FitnessGenes is an app that is specifically designed to give tailored nutritional plans to its users. It does this based on our individual genes and vascular function or sleep patterns to provide precise recommendations.
Alternatively, Yazio combines data from a number of devices to create bespoke diet plans for their huge number of users. It tracks your data in real-time taking your intake vs exercise to show exactly what you need to do if wanting to maintain a healthy lifestyle.
There are innumerable apps just like these on the market but to truly tap into the health market, sometimes this customization alone isn’t enough and many companies are reaching out to the lucrative gaming industry.
While gamification is a bit of an industry buzzword, it usually refers to turning the things we don’t like doing into games to make them more enjoyable. One of those that has certainly reached out to me during the cold Norwegian winters is Zwift.
Zwift is a turbo trainer game that enables you to link your bike up your computer, iPad etc. letting you ride with other cyclists in a virtual environment. As well as competing against other Zwift racers, you can access workouts designed by professional coaches; it combines personalization and gamification to make health and fitness more enjoyable.
Most of the other apps I’ve already spoken about in this article have some kind of gamification built-in. For example, Fitbit has leaderboards to compete against your friends or other users in order to maintain your motivation. One of the best examples is the Zombies! – a running app where users run to survive the zombie apocalypse.
Turning exercise into a game can be highly motivating - just look at the success of Pokemon Go.
The wider societal impact
IoT technology and Big Data are bringing huge benefits to the health industry.
With the vast expanse of data being collected by fitness devices, we can easily detect changes in health conditions such as monitoring sleep patterns and heart rates to detect early signs of diseases like diabetes, sleep disorders and hypertension.
Some insurance companies are now starting to use the data gained from IoT devices and factoring it into premiums.
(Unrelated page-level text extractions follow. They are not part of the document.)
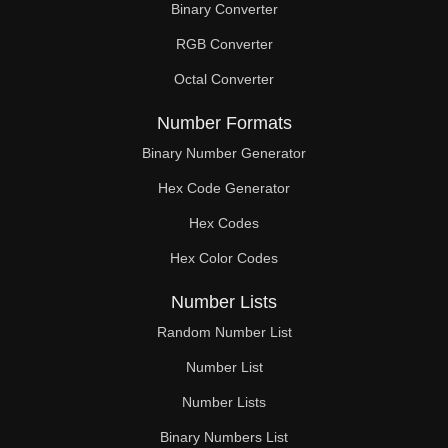
Binary Converter
60

RGB Converter
61

Octal Converter
62

Number Formats
63

Binary Number Generator
Hex Code Generator
64

Hex Codes
65

Hex Color Codes
66

Number Lists
67

Random Number List
68

Number List
Number Lists
69

Binary Numbers List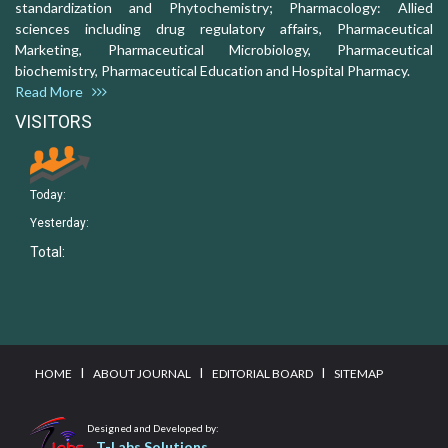
standardization and Phytochemistry; Pharmacology: Allied
sciences including drug regulatory affairs, Pharmaceutical
Marketing, Pharmaceutical Microbiology, Pharmaceutical
biochemistry, Pharmaceutical Education and Hospital Pharmacy.
Read More
VISITORS
Today:
Yesterday:
Total:
I
I
I
HOME
ABOUT JOURNAL
EDITORIAL BOARD
SITEMAP
Designed and Developed by:
T-Labs Solutions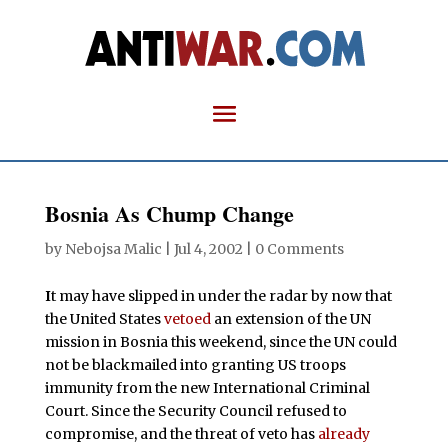
Bosnia As Chump Change
by
Nebojsa Malic
|
Jul 4, 2002
|
0 Comments
I
t may have slipped in under the radar by now that
the United States
vetoed
an extension of the UN
mission in Bosnia this weekend, since the UN could
not be blackmailed into granting US troops
immunity from the new International Criminal
Court. Since the Security Council refused to
compromise, and the threat of veto has
already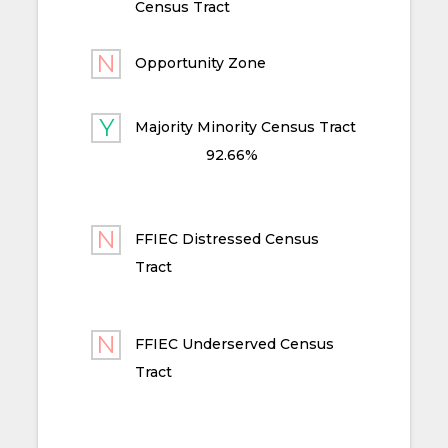
Census Tract
Opportunity Zone
Majority Minority Census Tract
92.66%
FFIEC Distressed Census
Tract
FFIEC Underserved Census
Tract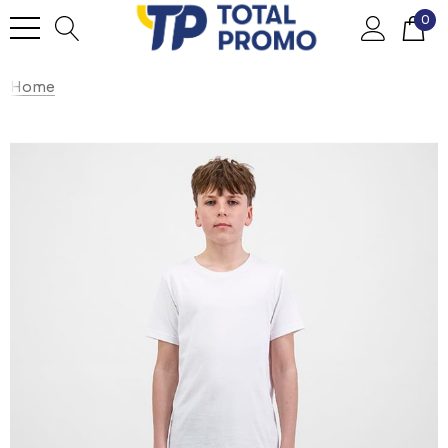
0
Home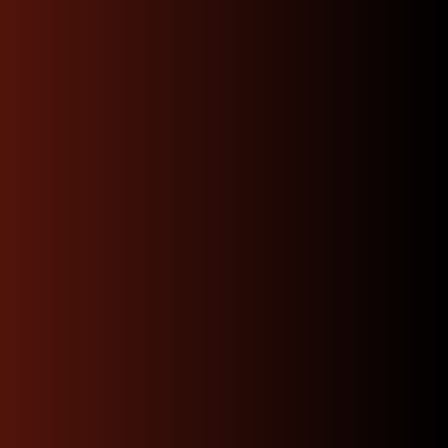
Experience the North
West JDM Motors
Difference
Choosing the right engine, transmission, or part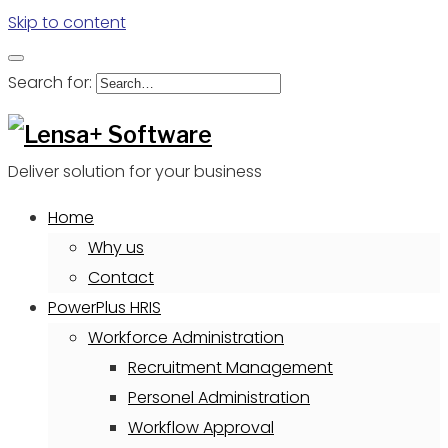
Skip to content
Search for:
Deliver solution for your business
Home
Why us
Contact
PowerPlus HRIS
Workforce Administration
Recruitment Management
Personel Administration
Workflow Approval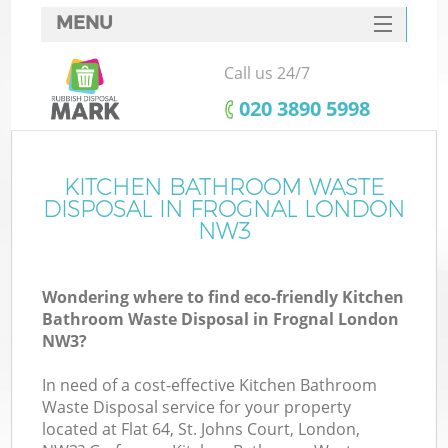
MENU
SERVICES
Call us 24/7
HOME
‎020 3890 5998
DEALS
FAQ
KITCHEN BATHROOM WASTE
DISPOSAL IN FROGNAL LONDON
CONTACTS
NW3
Wondering where to find eco-friendly Kitchen
Bathroom Waste Disposal in Frognal London
NW3?
In need of a cost-effective Kitchen Bathroom
Waste Disposal service for your property
located at Flat 64, St. Johns Court, London,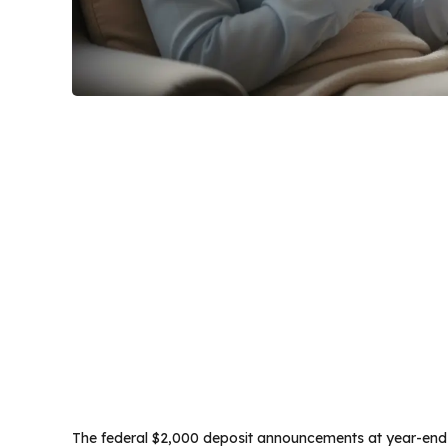
The federal $2,000 deposit announcements at year-end h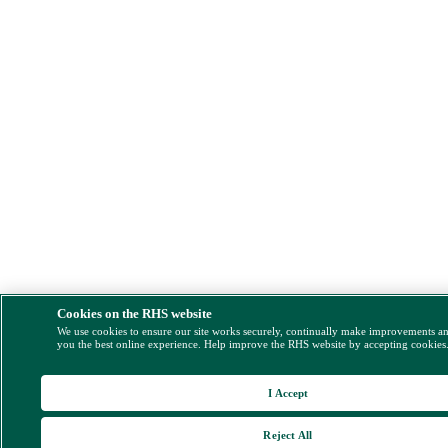
Cookies on the RHS website
We use cookies to ensure our site works securely, continually make improvements a
you the best online experience. Help improve the RHS website by accepting cookies
I Accept
Reject All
For customers who are somewhat healthy and active, e.g. do 10,000 steps a day, the health risk is potentially lower than those who do 5,000 steps per day so they are able to benefit from reduced premiums.
Chain of support
Regardless of the applications, devices and such, ultimately it’s up to you. Technology can’t push you out the door to go for a run or make you choose a salad instead of burger and fries (at least not yet anyway!). That’s why it’s important to have a network of support.
At my company, Crayon, there is a large selection of healthy food available for lunch every day. In terms of fitness, we have training plans organized in a nearby gym and there are also showers and a bike garage available for those who pedal two wheels to work.
Technology is truly starting to shape how we live our lives but there is still some way to go to make it accessible for everyone. Successful results are the biggest factor in keeping people motivated. By providing personalization, reminders and efficient functionality, technology companies are now able to provide some of the emotional support needed.
What we can’t expect is for IoT to suddenly make us all healthier and fitter BUT we can use technology to unlock that 0.1%.